**Problem requirements:** The answer must be every line of the records below that holds the word "time".

**Recorded information:**
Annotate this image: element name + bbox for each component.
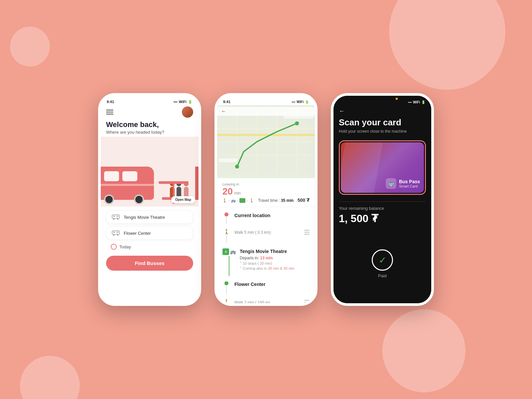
svg-rect-9: [116, 231, 118, 233]
card-container: 🚌 Bus Pass Smart Card: [339, 140, 426, 195]
leaving-in: Leaving in 20 min 🚶 › 🚌 › 4 › 🚶: [222, 182, 254, 203]
step-map-icon-2: [304, 299, 310, 303]
departs-time: 13 min: [260, 256, 273, 260]
step-current-location: Current location: [217, 210, 315, 226]
bus-window-2: [122, 171, 137, 181]
wifi-icon: WiFi: [179, 100, 187, 104]
leaving-label: Leaving in: [222, 182, 254, 186]
step-map-icon-1: [304, 229, 310, 235]
divider: [339, 201, 426, 202]
walk-step-icon: 🚶: [224, 229, 229, 234]
map-header: ←: [217, 107, 315, 116]
find-busses-button[interactable]: Find Busses: [106, 256, 193, 271]
coming-time-2: 30 min: [283, 266, 294, 270]
card-label-area: 🚌 Bus Pass Smart Card: [386, 178, 420, 189]
bus-icon-1: [111, 214, 120, 220]
bus-stripe: [101, 184, 154, 186]
route-label-2: Flower Center: [124, 231, 151, 236]
svg-point-19: [235, 165, 239, 169]
notch-1: [130, 96, 170, 103]
walk-icon-2: 🚶: [249, 199, 254, 203]
phone1-content: 9:41 ▪▪▪ WiFi 🔋 Welcome back, Where are …: [101, 96, 199, 303]
front-camera: [396, 98, 398, 100]
battery-icon-3: 🔋: [421, 100, 425, 104]
step-info-4: Flower Center: [234, 281, 310, 287]
step-dot-bus: 4: [222, 248, 229, 255]
walk-2-subtitle: Walk 2 min ( 100 m): [234, 300, 270, 303]
leaving-unit: min: [234, 191, 241, 196]
bus-window-1: [104, 171, 119, 181]
illustration: Open Map: [101, 137, 199, 206]
phone1-bottom: Tengis Movie Theatre Flower Center: [101, 206, 199, 303]
back-button-2[interactable]: ←: [221, 108, 226, 114]
time-item: Today: [106, 242, 193, 251]
notch-2: [246, 96, 286, 103]
arrow-2: ›: [237, 199, 238, 202]
paid-circle: ✓: [372, 249, 393, 271]
phone3-content: 9:41 ▪▪▪ WiFi 🔋 ← Scan your card Hold yo…: [333, 96, 431, 303]
welcome-title: Welcome back,: [106, 120, 193, 129]
svg-point-6: [113, 234, 114, 236]
step-line-green: [229, 256, 229, 276]
step-walk-2: 🚶 Walk 2 min ( 100 m): [217, 297, 315, 303]
svg-point-2: [117, 218, 118, 220]
bg-decoration-4: [10, 27, 50, 66]
step-walk-1: 🚶 Walk 5 min ( 0.3 km): [217, 226, 315, 246]
leaving-time: 20: [222, 186, 233, 197]
phone-welcome: 9:41 ▪▪▪ WiFi 🔋 Welcome back, Where are …: [98, 93, 201, 306]
bus-transport-icon: 🚌: [231, 199, 236, 203]
arrow-3: ›: [247, 199, 248, 202]
clock-icon: [111, 244, 117, 250]
step-line-2: [226, 235, 227, 243]
departs-info: Departs in: 13 min: [240, 256, 310, 260]
signal-icon-2: ▪▪▪: [292, 100, 295, 104]
bus-step-icon: 🚌: [230, 249, 236, 254]
balance-label: Your remaining balance: [339, 206, 426, 211]
signal-icon-3: ▪▪▪: [408, 100, 412, 104]
bus-wheel-right: [134, 195, 144, 204]
step-icon-col-2: 🚶: [222, 229, 230, 243]
svg-rect-8: [113, 231, 115, 233]
step-line-1: [226, 217, 227, 224]
phone-scan: 9:41 ▪▪▪ WiFi 🔋 ← Scan your card Hold yo…: [331, 93, 434, 306]
route-label-1: Tengis Movie Theatre: [124, 215, 165, 220]
avatar[interactable]: [182, 106, 193, 118]
route-item-2[interactable]: Flower Center: [106, 226, 193, 240]
step-info-3: Tengis Movie Theatre Departs in: 13 min …: [240, 248, 310, 271]
svg-rect-4: [116, 215, 118, 217]
route-item-1[interactable]: Tengis Movie Theatre: [106, 210, 193, 224]
status-icons-2: ▪▪▪ WiFi 🔋: [292, 100, 309, 104]
card-inner: 🚌 Bus Pass Smart Card: [341, 142, 424, 193]
arrow-1: ›: [228, 199, 230, 202]
step-icon-col-4: [222, 281, 230, 294]
trip-info: Leaving in 20 min 🚶 › 🚌 › 4 › 🚶: [217, 178, 315, 207]
status-icons-3: ▪▪▪ WiFi 🔋: [408, 100, 425, 104]
phones-container: 9:41 ▪▪▪ WiFi 🔋 Welcome back, Where are …: [98, 93, 434, 306]
step-line-3: [226, 286, 227, 294]
status-icons-1: ▪▪▪ WiFi 🔋: [174, 100, 193, 104]
coming-time-1: 20 min: [268, 266, 279, 270]
price: 500 ₮: [298, 198, 310, 203]
svg-point-1: [113, 218, 114, 220]
bus-stop-title: Tengis Movie Theatre: [240, 249, 287, 254]
walk-1-subtitle: Walk 5 min ( 0.3 km): [234, 230, 271, 235]
wifi-icon-2: WiFi: [297, 100, 304, 104]
menu-icon[interactable]: [106, 110, 113, 114]
step-info-1: Current location: [234, 212, 310, 218]
open-map-button[interactable]: Open Map: [171, 196, 195, 203]
stops-info: ˅ 10 stops ( 20 min): [240, 261, 310, 266]
step-icon-col-3: 4 🚌: [222, 248, 236, 276]
step-icon-col-1: [222, 212, 230, 224]
notch-3: [362, 96, 402, 103]
phone1-header: [101, 105, 199, 120]
back-button-3[interactable]: ←: [339, 108, 426, 115]
battery-icon-2: 🔋: [305, 100, 309, 104]
check-icon: ✓: [379, 255, 386, 266]
flower-center-title: Flower Center: [234, 282, 265, 287]
bg-decoration-2: [382, 309, 466, 392]
bus-front: [195, 167, 199, 200]
step-dot-green: [224, 281, 228, 285]
card-subtitle: Smart Card: [399, 184, 420, 188]
status-time-2: 9:41: [223, 100, 230, 104]
current-location-title: Current location: [234, 213, 270, 218]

**Your solution:**
departs-time: 13 min: [260, 256, 273, 260]
coming-time-2: 30 min: [283, 266, 294, 270]
time-item: Today: [106, 242, 193, 251]
leaving-time: 20: [222, 186, 233, 197]
coming-time-1: 20 min: [268, 266, 279, 270]
status-time-2: 9:41: [223, 100, 230, 104]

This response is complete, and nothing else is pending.